It's always important to keep in mind that more than 80% of signal processing is filtering. However, not every filtering operation should be "viewed" in the same way.
Let us take the example you mention, of an "ideal known channel" (assuming it's not in deep fade). In wireless communications that would mean perfect knowledge of channel to the receiver. Typically, you could invert the channel in a very basic and often used scheme known as Zero forcing i.e. if $$y=hx + n$$ where y is received signal then the equalization is simply $y/h$ assuming real signals and noise. Similarly an MMSE equalizer ( optimal for most SNRs) has a typical mathematical expression that you would find in standard textbooks. The point is it would be less intuitive to look at this equalizer from the perspective of it's frequency response. It might be more intuitive to look at it from the perspective of vector spaces in this case. Especially as the degree of freedom of a network grow. For ex: a MIMO system.
Filtering is essential to iradicate BER, simply because if you don't filter ( as mentioned above), the time domain signal has been essentially "changed" by the channel.
We are always trying "mitigate" the effects of the channel. I would say "mitigate" rather than "invert" because it is sometimes not even possible or doesnt make sense to simply invert. For ex: in the scheme above $y/h$, notice that the noise is also devided by $h$. If $h$ is small, then you boost the noise as well. So in such a case a MMSE equalizer would make sense. When viewed in line of probability theory, the MMSE equalizer is calculating the expected value of the posterior distribution of $x$ (your signal) after observing $y$. So in that sense it is not inverting the channel.

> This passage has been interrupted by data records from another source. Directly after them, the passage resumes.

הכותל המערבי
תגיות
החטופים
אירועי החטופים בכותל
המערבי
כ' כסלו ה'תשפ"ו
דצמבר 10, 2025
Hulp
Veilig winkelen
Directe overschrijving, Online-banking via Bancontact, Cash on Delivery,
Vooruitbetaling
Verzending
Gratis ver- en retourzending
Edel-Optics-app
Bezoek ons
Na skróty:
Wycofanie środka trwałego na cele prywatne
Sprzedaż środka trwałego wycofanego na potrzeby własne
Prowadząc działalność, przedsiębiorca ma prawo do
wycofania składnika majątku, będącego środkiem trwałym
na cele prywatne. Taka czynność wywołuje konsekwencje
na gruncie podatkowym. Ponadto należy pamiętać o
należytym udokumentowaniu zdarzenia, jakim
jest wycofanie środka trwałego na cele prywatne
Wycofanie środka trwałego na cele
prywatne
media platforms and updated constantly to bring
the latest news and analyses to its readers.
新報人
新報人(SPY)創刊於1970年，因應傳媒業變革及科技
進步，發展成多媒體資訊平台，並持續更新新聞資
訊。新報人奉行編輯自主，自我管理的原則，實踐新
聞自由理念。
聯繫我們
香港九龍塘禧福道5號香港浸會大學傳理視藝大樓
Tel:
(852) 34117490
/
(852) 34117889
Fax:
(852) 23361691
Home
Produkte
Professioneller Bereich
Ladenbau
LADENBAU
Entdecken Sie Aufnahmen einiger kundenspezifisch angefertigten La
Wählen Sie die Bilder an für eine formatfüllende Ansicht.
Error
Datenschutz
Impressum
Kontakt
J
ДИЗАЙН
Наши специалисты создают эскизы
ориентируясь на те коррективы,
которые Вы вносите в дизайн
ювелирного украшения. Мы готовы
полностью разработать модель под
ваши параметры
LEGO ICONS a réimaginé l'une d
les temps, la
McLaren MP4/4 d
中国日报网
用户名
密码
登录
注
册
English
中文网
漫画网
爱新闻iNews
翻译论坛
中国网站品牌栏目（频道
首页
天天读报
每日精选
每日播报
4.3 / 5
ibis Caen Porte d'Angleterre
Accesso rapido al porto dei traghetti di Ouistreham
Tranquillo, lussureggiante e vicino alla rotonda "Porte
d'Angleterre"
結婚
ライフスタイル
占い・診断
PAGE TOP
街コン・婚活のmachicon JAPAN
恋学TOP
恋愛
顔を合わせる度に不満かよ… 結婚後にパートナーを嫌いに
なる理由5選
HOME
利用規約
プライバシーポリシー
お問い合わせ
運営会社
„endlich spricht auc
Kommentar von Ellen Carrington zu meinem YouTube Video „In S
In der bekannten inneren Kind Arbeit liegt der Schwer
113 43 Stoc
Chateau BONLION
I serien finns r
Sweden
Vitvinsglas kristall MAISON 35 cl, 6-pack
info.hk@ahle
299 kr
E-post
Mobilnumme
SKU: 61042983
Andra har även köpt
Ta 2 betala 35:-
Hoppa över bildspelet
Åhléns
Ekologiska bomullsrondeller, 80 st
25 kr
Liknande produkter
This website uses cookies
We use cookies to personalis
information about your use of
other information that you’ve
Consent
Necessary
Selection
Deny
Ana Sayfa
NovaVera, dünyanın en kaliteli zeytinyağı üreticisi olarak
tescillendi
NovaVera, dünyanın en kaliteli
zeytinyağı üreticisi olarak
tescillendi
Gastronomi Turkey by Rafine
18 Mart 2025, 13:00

Long story short, we try to do what's best for the system depending on bit rates, how close the bit rate is to channel capacity, SNR, modulation schemes etc. Rather than simply invert the channel.
There are other scenarios such as an antialsiaing filter, in such cases it is best viewed from it's frequency response, like cut off frqeuency and phase responses. You would get a better idea of the time domain filtered sequence looking at it from the frequency domain perspective. For ex: the cut off frqeuency would tell us what maximum gradients are tolerated in the input signal to the filter and hence are part of the filtered sequence or are smoothen out. The phase response would tell us which freqencies of the filtered sequence, would be delayed by what amount. Whether delay would be constant for the whole signal (linear phase) or there would be different group delays (non linear phase).
Indeed the filtering will change the shape of the input signal, otherwise usually nothing interesting is happening, but the filter itslef is not designed to "distort" the signal, it is designed to "better" the signal according to application, indeed the shape /magnitude of time domain filtered signal will change after filtering, but for the better of the system.